WORK ITEM: Copy every line from the records below that holds the word "ensuring".

* * *

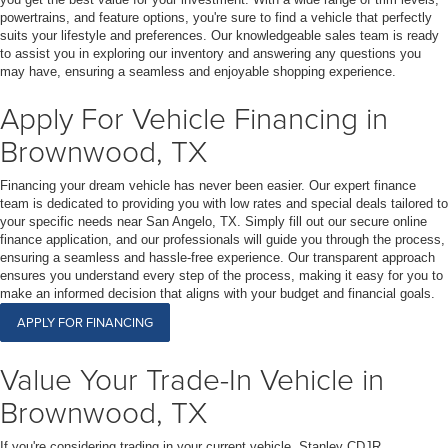
powertrains, and feature options, you're sure to find a vehicle that perfectly
suits your lifestyle and preferences. Our knowledgeable sales team is ready
to assist you in exploring our inventory and answering any questions you
may have, ensuring a seamless and enjoyable shopping experience.
Apply For Vehicle Financing in
Brownwood, TX
Financing your dream vehicle has never been easier. Our expert finance
team is dedicated to providing you with low rates and special deals tailored to
your specific needs near San Angelo, TX. Simply fill out our secure online
finance application, and our professionals will guide you through the process,
ensuring a seamless and hassle-free experience. Our transparent approach
ensures you understand every step of the process, making it easy for you to
make an informed decision that aligns with your budget and financial goals.
APPLY FOR FINANCING
Value Your Trade-In Vehicle in
Brownwood, TX
If you're considering trading in your current vehicle, Stanley CDJR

* * *

THE ANSWER:
may have, ensuring a seamless and enjoyable shopping experience.
ensuring a seamless and hassle-free experience. Our transparent approach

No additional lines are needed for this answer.